Currently about 400,000 Uighurs live in Central Asia, mainly in Kazakhstan and

Kyrgyzstan. Many of these Central Asian Uighurs support separatists on the other

side of the border. According to the newspaper Novye izvestiya, Uighur and Central

Asian Islamic radicals are trying to join efforts and destabilize the situation both

in China and in the countries of Central Asia. In 2003, the head of the National

Security Service of Kyrgyzstan stated that Uighur separatists had joined the Islamic

Movement of Uzbekistan to form the Islamic Movement of Central Asia.

There have been several notable episodes of apparent Uighur activity in Kyrgyzstan.

On May 1, 1998, a taxi was blown up in Osh, the main city of southern Kyrgyzstan,

killing two people and wounding 12. Eighteen months later, Kyrgyz authorities

arrested five people accused of involvement in that terrorist act.
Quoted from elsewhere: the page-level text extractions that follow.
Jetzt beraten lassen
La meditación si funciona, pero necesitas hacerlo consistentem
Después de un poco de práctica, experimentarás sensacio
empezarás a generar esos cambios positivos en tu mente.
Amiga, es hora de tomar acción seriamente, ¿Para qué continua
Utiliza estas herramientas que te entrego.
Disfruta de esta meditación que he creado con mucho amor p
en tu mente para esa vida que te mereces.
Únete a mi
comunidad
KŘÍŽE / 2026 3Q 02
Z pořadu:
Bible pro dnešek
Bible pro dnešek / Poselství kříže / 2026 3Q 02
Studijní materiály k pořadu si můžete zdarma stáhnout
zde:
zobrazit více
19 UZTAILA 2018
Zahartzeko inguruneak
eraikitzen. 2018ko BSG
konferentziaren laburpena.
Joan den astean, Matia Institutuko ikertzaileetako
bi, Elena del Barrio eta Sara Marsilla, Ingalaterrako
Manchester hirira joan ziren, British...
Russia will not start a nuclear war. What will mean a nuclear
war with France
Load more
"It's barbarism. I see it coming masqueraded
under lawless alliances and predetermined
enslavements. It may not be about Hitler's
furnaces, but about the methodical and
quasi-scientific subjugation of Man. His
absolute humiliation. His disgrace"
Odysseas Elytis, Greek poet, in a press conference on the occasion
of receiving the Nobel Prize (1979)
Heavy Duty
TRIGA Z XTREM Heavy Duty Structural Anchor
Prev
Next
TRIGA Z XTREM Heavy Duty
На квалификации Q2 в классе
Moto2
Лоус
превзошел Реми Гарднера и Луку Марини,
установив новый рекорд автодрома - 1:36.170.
According to

official information, three of them were Chinese Uighurs who had undergone training

in the camps of the warlord Khattab in Chechnya. In 2000 police investigators found

a secret hideout housing Uighur terrorists from Xinjiang. The terrorists refused to

surrender and were killed in a firefight. Negmet Bazakov, chairman of the Ittipak

cultural and educational center for Kyrgyz Uighurs was killed in Bishkek when he

refused to give money for the needs of the underground separatists. At the end of

2003 two Uighur separatists from the Eastern Turkistan movement seized a

passenger bus traveling from Xinjiang and killed 21 passengers (Novye izvestiya,

July 22, 2003).

Whether this new law discourages such activities or provide a legal justification

for a government crackdown remains to be seen.